The team's DMS detection reached the three-sigma level of statistical significance, meaning there is a 0.3% probability that the signals occurred by chance. However, this still falls far short of the required five-sigma level that denotes a statistically significant scientific discovery.
Responding to criticism that the team may have overstated their study's significance, Madhusudhan said it's in the public interest to know how this research is progressing.
"This is the taxpayer paying us, and they have a right to enjoy the process," Madhusudhan added. "If we're sending a robot to Mars, we're not waiting until it goes and finds life to celebrate the act of sending it. We announced that we are sending robots to Mars, and we're excited about the possibility. This is the equivalent of that."
"No strong evidence"
For now, the public has little more than the Cambridge team's study to go on. The complete set of MIRI data on which the team based their discovery will become publicly available April 27, according to NPR, at which point outside researchers can begin to comb through it and formulate peer-reviewed responses.
In the meantime, various researchers have already attempted to re-create the findings using their own data models and have come up short.
In January, a team of scientists independently analyzed K2-18b's atmosphere using the same JWST instruments used in the 2023 study. The team found "no statistically significant or reliable evidence" of DMS on K2-18b, the researchers wrote in a paper published to the preprint server arXiv.
More recently, on April 22, University of Oxford astrophysicist Jake Taylor reanalyzed the JWST spectra shared in the new Cambridge study, using a simple data model that's routinely utilized in exoplanet studies. Taylor's analysis, also published to arXiv, found no traces of DMS, either.
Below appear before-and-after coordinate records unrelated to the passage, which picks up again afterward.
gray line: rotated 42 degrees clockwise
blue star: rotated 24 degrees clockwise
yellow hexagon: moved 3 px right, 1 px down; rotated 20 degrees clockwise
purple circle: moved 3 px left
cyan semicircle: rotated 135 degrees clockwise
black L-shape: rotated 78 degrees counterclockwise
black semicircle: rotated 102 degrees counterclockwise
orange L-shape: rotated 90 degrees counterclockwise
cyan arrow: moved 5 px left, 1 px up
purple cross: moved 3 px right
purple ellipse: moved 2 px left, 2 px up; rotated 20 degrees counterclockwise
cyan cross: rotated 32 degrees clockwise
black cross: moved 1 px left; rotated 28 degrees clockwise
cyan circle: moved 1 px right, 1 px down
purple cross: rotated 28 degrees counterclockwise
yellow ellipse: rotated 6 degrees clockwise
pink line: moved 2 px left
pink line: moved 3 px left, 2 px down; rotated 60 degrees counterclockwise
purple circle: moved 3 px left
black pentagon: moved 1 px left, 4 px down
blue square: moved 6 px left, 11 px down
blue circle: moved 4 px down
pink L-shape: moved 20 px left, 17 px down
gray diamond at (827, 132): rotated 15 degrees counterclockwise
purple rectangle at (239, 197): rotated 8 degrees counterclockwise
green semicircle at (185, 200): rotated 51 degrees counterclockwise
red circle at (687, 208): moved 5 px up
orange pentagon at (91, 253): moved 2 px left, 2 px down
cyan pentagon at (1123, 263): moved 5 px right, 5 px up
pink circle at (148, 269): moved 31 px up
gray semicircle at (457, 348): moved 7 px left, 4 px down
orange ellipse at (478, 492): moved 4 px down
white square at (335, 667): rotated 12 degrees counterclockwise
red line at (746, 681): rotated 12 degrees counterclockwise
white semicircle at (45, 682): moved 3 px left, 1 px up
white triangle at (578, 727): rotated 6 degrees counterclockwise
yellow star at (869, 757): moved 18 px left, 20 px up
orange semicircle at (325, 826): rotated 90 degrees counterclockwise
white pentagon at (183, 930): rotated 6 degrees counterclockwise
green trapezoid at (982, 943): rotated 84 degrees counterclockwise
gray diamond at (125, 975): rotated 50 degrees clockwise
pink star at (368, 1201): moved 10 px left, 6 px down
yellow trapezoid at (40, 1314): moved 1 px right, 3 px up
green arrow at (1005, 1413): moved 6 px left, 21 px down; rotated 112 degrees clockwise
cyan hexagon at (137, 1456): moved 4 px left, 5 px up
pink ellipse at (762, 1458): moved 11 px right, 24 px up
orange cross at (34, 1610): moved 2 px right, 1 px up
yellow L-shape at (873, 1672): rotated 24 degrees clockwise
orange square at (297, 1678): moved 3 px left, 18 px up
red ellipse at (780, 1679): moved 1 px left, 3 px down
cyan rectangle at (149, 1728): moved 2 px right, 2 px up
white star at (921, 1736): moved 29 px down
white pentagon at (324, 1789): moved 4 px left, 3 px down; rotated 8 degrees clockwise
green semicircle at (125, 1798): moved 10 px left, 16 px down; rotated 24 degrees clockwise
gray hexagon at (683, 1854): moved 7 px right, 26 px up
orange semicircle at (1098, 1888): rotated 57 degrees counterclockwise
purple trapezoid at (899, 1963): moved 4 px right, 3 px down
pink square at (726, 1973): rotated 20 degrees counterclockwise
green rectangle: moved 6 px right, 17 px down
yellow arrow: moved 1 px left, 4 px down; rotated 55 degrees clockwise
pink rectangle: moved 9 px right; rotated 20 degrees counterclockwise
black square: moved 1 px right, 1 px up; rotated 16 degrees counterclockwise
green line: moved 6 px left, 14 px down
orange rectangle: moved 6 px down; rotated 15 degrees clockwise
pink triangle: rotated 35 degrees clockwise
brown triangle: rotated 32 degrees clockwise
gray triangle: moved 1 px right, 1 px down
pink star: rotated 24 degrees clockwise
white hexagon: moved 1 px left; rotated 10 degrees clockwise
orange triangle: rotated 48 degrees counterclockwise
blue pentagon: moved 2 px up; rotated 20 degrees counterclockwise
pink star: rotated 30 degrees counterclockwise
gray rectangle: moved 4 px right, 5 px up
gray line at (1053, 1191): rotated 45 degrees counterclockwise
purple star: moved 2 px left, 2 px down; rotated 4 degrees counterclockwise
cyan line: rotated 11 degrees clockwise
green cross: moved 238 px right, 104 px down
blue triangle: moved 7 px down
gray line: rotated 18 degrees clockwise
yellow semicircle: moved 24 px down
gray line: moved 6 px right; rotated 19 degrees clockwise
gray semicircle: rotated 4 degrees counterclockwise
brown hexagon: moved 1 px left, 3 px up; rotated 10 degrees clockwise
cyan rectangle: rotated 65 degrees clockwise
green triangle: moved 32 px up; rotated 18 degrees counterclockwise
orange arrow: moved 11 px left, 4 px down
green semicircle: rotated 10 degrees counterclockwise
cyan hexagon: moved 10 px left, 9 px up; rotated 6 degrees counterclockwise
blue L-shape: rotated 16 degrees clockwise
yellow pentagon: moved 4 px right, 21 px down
"There is no strong evidence for detected spectral features in K2-18b's MIRI transmission spectrum," Taylor wrote.
Looking only at the Cambridge team's study, Schwieterman also saw cause for hesitation in proclaiming that biosignatures exist on K2-18b.
"When DMS interacts with ultraviolet light from the star, it splits apart into components that reform into other molecules like ethane (C2H6) and ethylene (C2H4)," Schwieterman said. "The paper does not report the detection of these molecules, which is puzzling because you'd expect these gases to appear together."
What comes next?
Everyone, including the Cambridge team, agrees that more observations of K2-18b are necessary to bring clarity to this puzzle. This means researchers will have to request more time with JWST to observe the alien planet as it swoops in front of its star.
Luckily, this is a near-monthly occurrence, with K2-18b completing a transit of its star every 33 days. Budgeting more time to watch these transits should be "trivial" for the telescope, Madhusudhan said.
"One transit is eight hours, roughly," Madhusudhan added. "You only need about 16 to 24 hours of JWST time. To give you a sense of scale, JWST observes thousands of hours every year."
If additional observations can increase the statistical significance of the team's DMS detection, the next step will be to prove that some unknown natural process isn't producing the molecule instead, Schwieterman said. This will take rigorous experimentation and some creative thinking here on Earth. Finally, scientists will need to look at planets that are similar to K2-18b to see if DMS is a common signature around the cosmos.